How To Increase Your Social Skills Without Changing Your Language

Social skills are a powerful force of communication. They help us to build healthy relationships, to build and maintain trust between people, to cultivate positive peer relationships, and to deal with stress and anxiety.

If you look back at the last 100 years of human civilization (and what you’ll find are pretty fascinating numbers about how society and culture has changed), you’ll see the same pattern over time. A little thing, little by little, grows to become big and influential. We’ve been speaking English as an acquired tongue for a long time now, and we’ve been training people to use it. The social skills we develop when we speak English are not exactly the same ones you’re going to get when you switch to another language, but there’s a strong correspondence. But why does that correlation go so strong? Why is language such a large part of our social skills? The answer is that it’s our innate social language. People are wired for communication, and they’re wired for language. They’ve developed language in ways that are designed specifically to facilitate social interactions. In our recent book, The Language Instinct , we show that social skills (social language) are a powerful force of communication with everyone — not just a select few, but anyone who’s interested in developing his or her social skills.

The language instinct is a powerful force of communication between people. In language, there are two types of language, “hard” and “soft.” Hard and soft languages are basically the same thing. They take words from one language and rearrange them or change sounds to make a new meaning, with a little bit of adaptation. The hard-language skills aren’t particularly hard to acquire, and it’s easy to learn them. Soft-language skills are harder to acquire but involve an emotional investment. They take a little bit of hard effort to learn and use but are more important in forming healthy relationships. Soft languages aren’t just for language. They also influence everything else. They influence how we solve problems, whether or not we’re interested in things like cars or computers, how we think, and how we interact with others.

Let’s look at each type of language in turn.

The Hard Language

If you start off your language exploration with “hello,” you’ve just started with the hard-language skills. You’ve got to be a little bit of a linguist if you’re looking at French to English translations, but it’s pretty easy to pick up and get things going. French sounds simple enough, but it’s not, unfortunately. It’s been used a lot as a medium of exchange, but also as a way to express love, hatred, contempt, disgust, etc.
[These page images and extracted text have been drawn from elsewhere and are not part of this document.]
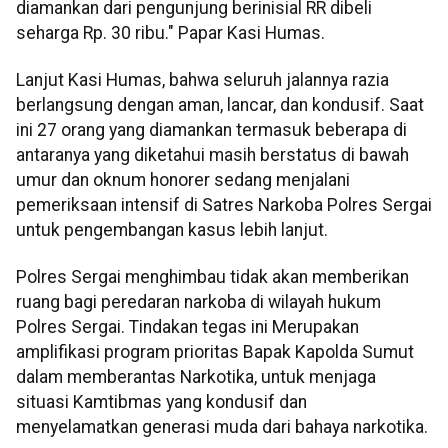
diamankan dari pengunjung berinisial RR dibeli
seharga Rp. 30 ribu." Papar Kasi Humas.
Lanjut Kasi Humas, bahwa seluruh jalannya razia
berlangsung dengan aman, lancar, dan kondusif. Saat
ini 27 orang yang diamankan termasuk beberapa di
antaranya yang diketahui masih berstatus di bawah
umur dan oknum honorer sedang menjalani
pemeriksaan intensif di Satres Narkoba Polres Sergai
untuk pengembangan kasus lebih lanjut.
Polres Sergai menghimbau tidak akan memberikan
ruang bagi peredaran narkoba di wilayah hukum
Polres Sergai. Tindakan tegas ini Merupakan
amplifikasi program prioritas Bapak Kapolda Sumut
dalam memberantas Narkotika, untuk menjaga
situasi Kamtibmas yang kondusif dan
menyelamatkan generasi muda dari bahaya narkotika.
The Language In Which They Were Born. This kind of language is typically acquired through the process of exposure to different kinds of people by being born to a family or family lineage that uses hard-language skills.

That said, you can also learn English by actually talking to native English speakers and ask questions of them, and learn the soft-language skills (such as listening and understanding) pretty easily either by watching (the same way you are looking at English language videos) or even by listening to a friend who is learning. These processes are both hard-language and soft-language skills. It’s easy to acquire each of these kinds of language because we’re wired by nature to respond to language in a certain way. If language is part of our social language, then these types of language are all about language.

The Soft Language

By contrast, soft languages are the languages that people naturally speak. These are the languages that are learned and passed on, naturally. When you listen to a French speaker speak, you’ll hear the same kind of language you’d hear if you watched a French-speaking film or TV show. It’s very subtle, but it’s there.

It takes hard work to pick this language up. You’ll have to take a little time to recognize which kinds of things you’re allowed to say and when they’re OK to say them, or you’ll sound like a jerk. You’ll have to work on your listening skills as well, because different kinds of people speak at different times of day and on different types of stages. And you’ll have to develop a thick skin. People will ask you questions that you’re not used to hearing, and if you don’t find them interesting, they will continue talking anyway.